The teleportation labs, however, make for the worst kind of gameplay I’ve ever seen in HL1 thus far. This… teleport-hopping is so annoying, so time-consuming, so frustrating and so out-of-place that it just drags down the entire chapter. To make matters worse, the portals are nothing more than opaque sprites – unlike Prey (the Prey of 1998, that is), you can’t actually see where these portals even lead, which makes it even more irritating.
But you get through alright, and proceed further on to the final level of the Lambda Complex, onto one of the borderworld survey team depots. You arm yourself with more ammo than you’ve ever encountered, and get briefed on what to expect from the “world beyond”: some sort of entity is holding the portal rift open by actively manipulating the continuum. Scary stuff, and according to Barney, if we don’t kill it: “there might not be much for you to come home to”. This does a good job of setting the stage and mood for our climactic voyage to Xen.
We’re also introduced to the Long Jump Module, a very handy device allowing us to perform some staggering jumps with just two button-presses. It’s a great little mechanic, with tremendous ease of use and simplicity. It will come in very handy on Xen, although I wish Valve would have made it available earlier in the game, so that we can get accustomed to it without the pressure and rush that comes at the end of Lambda Core. It might have made Xen play better, too.
Unlike the bland combat and awful portal-hopping from before, this last section of Lambda Core, in which we defend the giant teleporter machine and the scientist manipulating it from an onslaught of Xen Controllers/Masters (our first encounter with these tough buggers), is a lot more enjoyable and pleasantly challenging. Although I don’t like how Valve give you all this ammo just to have you waste some of it by trying to shoot these bastards down – it’s just not right.

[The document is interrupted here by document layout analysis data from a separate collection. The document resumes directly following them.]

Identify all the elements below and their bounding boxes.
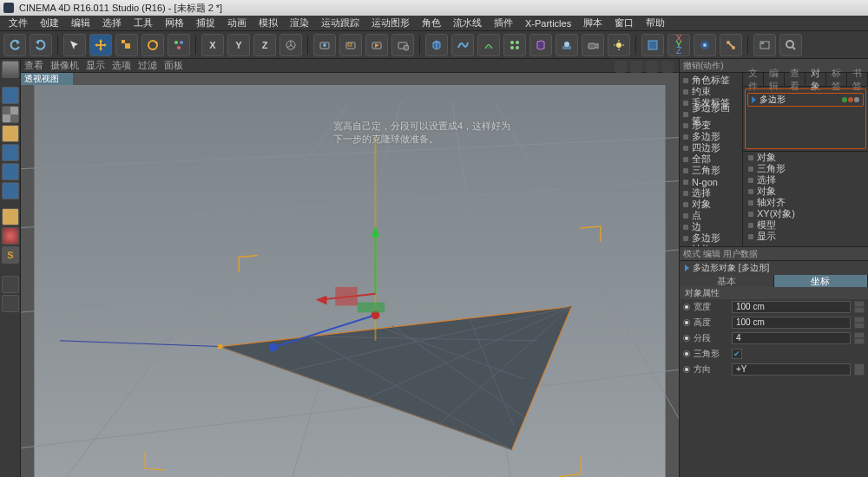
cmd-11[interactable]: 对象	[680, 199, 742, 210]
height-field[interactable]: 100 cm	[732, 317, 851, 329]
object-manager[interactable]: 文件编辑查看对象标签书签 多边形 对象三角形选择对象轴对齐XY(对象)模型显示	[743, 73, 868, 246]
segments-field[interactable]: 4	[732, 332, 851, 344]
poly-mode-icon[interactable]	[2, 182, 19, 199]
orientation-field[interactable]: +Y	[732, 363, 851, 376]
triangle-checkbox[interactable]	[732, 349, 742, 359]
x-axis-icon[interactable]: X	[201, 34, 224, 56]
objtab-标签[interactable]: 标签	[826, 73, 847, 86]
redo-button[interactable]	[30, 34, 52, 56]
array-icon[interactable]	[503, 34, 526, 56]
cmd-3[interactable]: 多边形画笔	[680, 108, 742, 120]
layer-list-right[interactable]: 对象三角形选择对象轴对齐XY(对象)模型显示	[743, 151, 868, 246]
main-toolbar[interactable]: X Y Z XYZ	[0, 31, 868, 59]
camera-icon[interactable]	[582, 34, 604, 56]
edge-mode-icon[interactable]	[2, 163, 19, 180]
joint-icon[interactable]	[720, 34, 742, 56]
attr-menu[interactable]: 模式 编辑 用户数据	[680, 247, 868, 261]
menu-脚本[interactable]: 脚本	[578, 16, 608, 29]
orientation-dropdown-icon[interactable]	[854, 363, 865, 376]
render-view-icon[interactable]	[313, 34, 336, 56]
search-icon[interactable]	[779, 34, 802, 56]
light-icon[interactable]	[608, 34, 630, 56]
width-stepper[interactable]	[854, 301, 865, 313]
menu-选择[interactable]: 选择	[97, 16, 127, 29]
width-field[interactable]: 100 cm	[732, 301, 851, 313]
xref-icon[interactable]	[641, 34, 664, 56]
menu-角色[interactable]: 角色	[417, 16, 446, 29]
last-tool-icon[interactable]	[168, 34, 190, 56]
content-browser-icon[interactable]	[753, 34, 776, 56]
perspective-viewport[interactable]: 查看摄像机显示选项过滤面板 透视视图	[21, 59, 679, 477]
menu-动画[interactable]: 动画	[222, 16, 252, 29]
command-list[interactable]: 角色标签约束毛发标签多边形画笔形变多边形四边形全部三角形N-gon选择对象点边多…	[680, 73, 743, 246]
cmd-9[interactable]: N-gon	[680, 176, 742, 187]
nurbs-icon[interactable]	[477, 34, 500, 56]
menu-文件[interactable]: 文件	[3, 16, 33, 29]
cmd-6[interactable]: 四边形	[680, 142, 742, 154]
objtab-查看[interactable]: 查看	[785, 73, 806, 86]
undo-button[interactable]	[3, 34, 26, 56]
viewport-menu[interactable]: 查看摄像机显示选项过滤面板	[21, 59, 679, 73]
height-stepper[interactable]	[854, 317, 865, 329]
vpmenu-显示[interactable]: 显示	[86, 59, 105, 72]
objtab-文件[interactable]: 文件	[743, 73, 764, 86]
coord-icon[interactable]: XYZ	[667, 34, 690, 56]
make-editable-icon[interactable]	[2, 61, 19, 78]
render-region-icon[interactable]	[339, 34, 362, 56]
mograph-icon[interactable]	[694, 34, 716, 56]
z-axis-icon[interactable]: Z	[253, 34, 276, 56]
deformer-icon[interactable]	[529, 34, 552, 56]
cmd-10[interactable]: 选择	[680, 187, 742, 199]
layer-7[interactable]: 显示	[743, 231, 868, 242]
cmd-0[interactable]: 角色标签	[680, 75, 742, 86]
render-pv-icon[interactable]	[365, 34, 388, 56]
vpmenu-摄像机[interactable]: 摄像机	[50, 59, 79, 72]
y-axis-icon[interactable]: Y	[227, 34, 250, 56]
mode-toolbar[interactable]: S	[0, 59, 21, 477]
workplane-icon[interactable]	[2, 125, 19, 142]
spline-icon[interactable]	[451, 34, 474, 56]
cmd-12[interactable]: 点	[680, 210, 742, 221]
point-mode-icon[interactable]	[2, 144, 19, 161]
cmd-8[interactable]: 三角形	[680, 165, 742, 176]
tab-coord[interactable]: 坐标	[774, 275, 869, 287]
scale-icon[interactable]	[115, 34, 138, 56]
vpmenu-查看[interactable]: 查看	[24, 59, 43, 72]
viewport-nav-icons[interactable]	[615, 61, 674, 73]
environment-icon[interactable]	[556, 34, 578, 56]
menu-插件[interactable]: 插件	[489, 16, 518, 29]
cube-primitive-icon[interactable]	[425, 34, 448, 56]
menu-帮助[interactable]: 帮助	[641, 16, 670, 29]
axis-icon[interactable]	[2, 208, 19, 225]
attr-tabs[interactable]: 基本 坐标	[680, 275, 868, 287]
menu-捕捉[interactable]: 捕捉	[191, 16, 220, 29]
object-row-polygon[interactable]: 多边形	[747, 93, 864, 107]
live-select-icon[interactable]	[63, 34, 86, 56]
object-manager-tabs[interactable]: 文件编辑查看对象标签书签	[743, 73, 868, 87]
menu-工具[interactable]: 工具	[128, 16, 158, 29]
menu-窗口[interactable]: 窗口	[609, 16, 639, 29]
menu-创建[interactable]: 创建	[35, 16, 64, 29]
menu-渲染[interactable]: 渲染	[285, 16, 314, 29]
menu-流水线[interactable]: 流水线	[448, 16, 487, 29]
texture-mode-icon[interactable]	[2, 106, 19, 123]
render-settings-icon[interactable]	[391, 34, 414, 56]
move-icon[interactable]	[89, 34, 112, 56]
soft-select-icon[interactable]	[2, 227, 19, 245]
model-mode-icon[interactable]	[2, 87, 19, 104]
objtab-对象[interactable]: 对象	[806, 73, 826, 86]
main-menu[interactable]: 文件创建编辑选择工具网格捕捉动画模拟渲染运动跟踪运动图形角色流水线插件X-Par…	[0, 16, 868, 31]
menu-运动跟踪[interactable]: 运动跟踪	[316, 16, 365, 29]
menu-编辑[interactable]: 编辑	[66, 16, 95, 29]
viewport-solo-icon[interactable]	[2, 276, 19, 293]
menu-网格[interactable]: 网格	[160, 16, 189, 29]
snap-icon[interactable]: S	[2, 246, 19, 264]
objtab-编辑[interactable]: 编辑	[764, 73, 785, 86]
menu-运动图形[interactable]: 运动图形	[366, 16, 415, 29]
menu-模拟[interactable]: 模拟	[253, 16, 283, 29]
render-solo-icon[interactable]	[2, 295, 19, 312]
coord-sys-icon[interactable]	[279, 34, 302, 56]
vpmenu-选项[interactable]: 选项	[112, 59, 131, 72]
vpmenu-过滤[interactable]: 过滤	[138, 59, 157, 72]
rotate-icon[interactable]	[141, 34, 164, 56]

The combat can get intense, but slowly the portal comes to life, and before you know it, a gateway has opened to the other world, and we hurriedly run through. A flash of light, then darkness – perhaps accompanied by the scientist’s screams, Barney’s gunshots, and the rumblings of the teleporter. Until the next map loads.
Lambda Core is a good chapter in its own right, with a lot of great potential, but with far too much weight on its shoulders. It has the burden of introducing some new plot elements, a new weapon, a new enemy, and an important new gameplay mechanic, and it also has the task of bridging the part of Half-Life we spend on Earth, with the part we spend on Xen. With so much to tackle, it doesn’t pull everything off in a satisfactory way.
All these elements crammed into its relatively tight, short progression only accentuate Lambda Core’s flaws: illogical and sometimes poor level design; bland combat; and the aforementioned, extremely tedious portal-hopping.
In conclusion, while it represents a pivotal point in the Half-Life progression, and while it does have some enjoyable gameplay sprinkled throughout, Lambda Core is largely a disappointing, perhaps nigh-subpar offering, paving the way for what is one of the Half-Life series” most controversial chapters…
Oops, forgot my playtime: 40 minutes.
And my Five Words Or Less: Flawed, brief, and rather disappointing.